- ISE, a new dataset and generation framework, raises pass@1 on tool‑use benchmarks from 19.3 % to 37.7 %.
What actually happened: Researchers built a three‑stage pipeline—Intent, Simulate, Execute—to produce realistic OS‑agent trajectories. Stage 1 generated 43,956 unique, structured intents across personas, domains, tasks and complexity levels. Stage 2 ran a role‑locked user simulator that anchored each user turn in actual execution outcomes, yielding 23,132 complete, multi‑turn dialogues with an average of 8.12 user turns. Stage 3 executed every tool call in an isolated OS workspace, capturing real failure‑recovery dynamics. Fine‑tuning Qwen3‑8B on the resulting ISETrace set lifted its ClawEval pass@1 to 37.7 %, beating zero‑shot GPT‑4o and even a four‑times larger Qwen3‑32B base model.
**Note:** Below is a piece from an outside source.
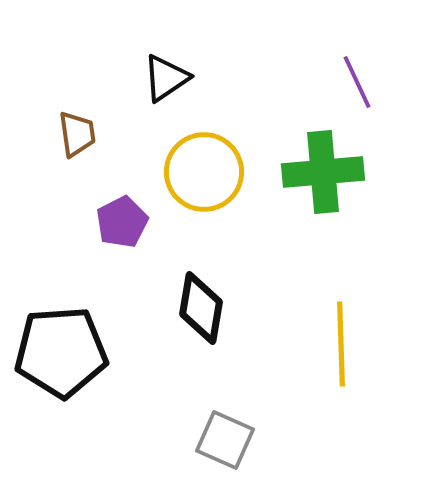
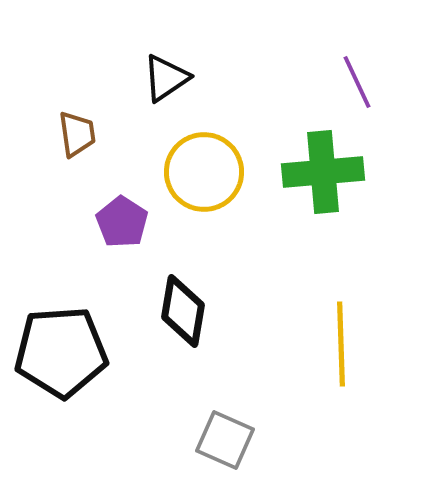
purple pentagon: rotated 12 degrees counterclockwise
black diamond: moved 18 px left, 3 px down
Why it matters: Existing agent datasets lack the blend of intent structure, turn‑by‑turn interaction and genuine execution feedback that real‑world assistants need. By stitching these elements together, ISE provides the missing training signal, and the performance jump shows that fidelity matters more than model size alone. The ablation confirms that the multi‑turn simulation contributes the bulk of the gain, suggesting future work should focus on interaction realism.
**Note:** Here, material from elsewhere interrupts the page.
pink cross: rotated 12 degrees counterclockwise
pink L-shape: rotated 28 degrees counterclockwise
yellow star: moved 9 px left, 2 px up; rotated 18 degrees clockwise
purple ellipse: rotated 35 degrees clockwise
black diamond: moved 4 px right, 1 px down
The release also includes all code and data, lowering the barrier for other labs to replicate or extend the approach. Competitors will now have a benchmark that reflects actual OS constraints, not just synthetic replies.
In short, ISE demonstrates that carefully engineered data pipelines can narrow the gap between lab benchmarks and real‑world agent competence, without resorting to ever larger models.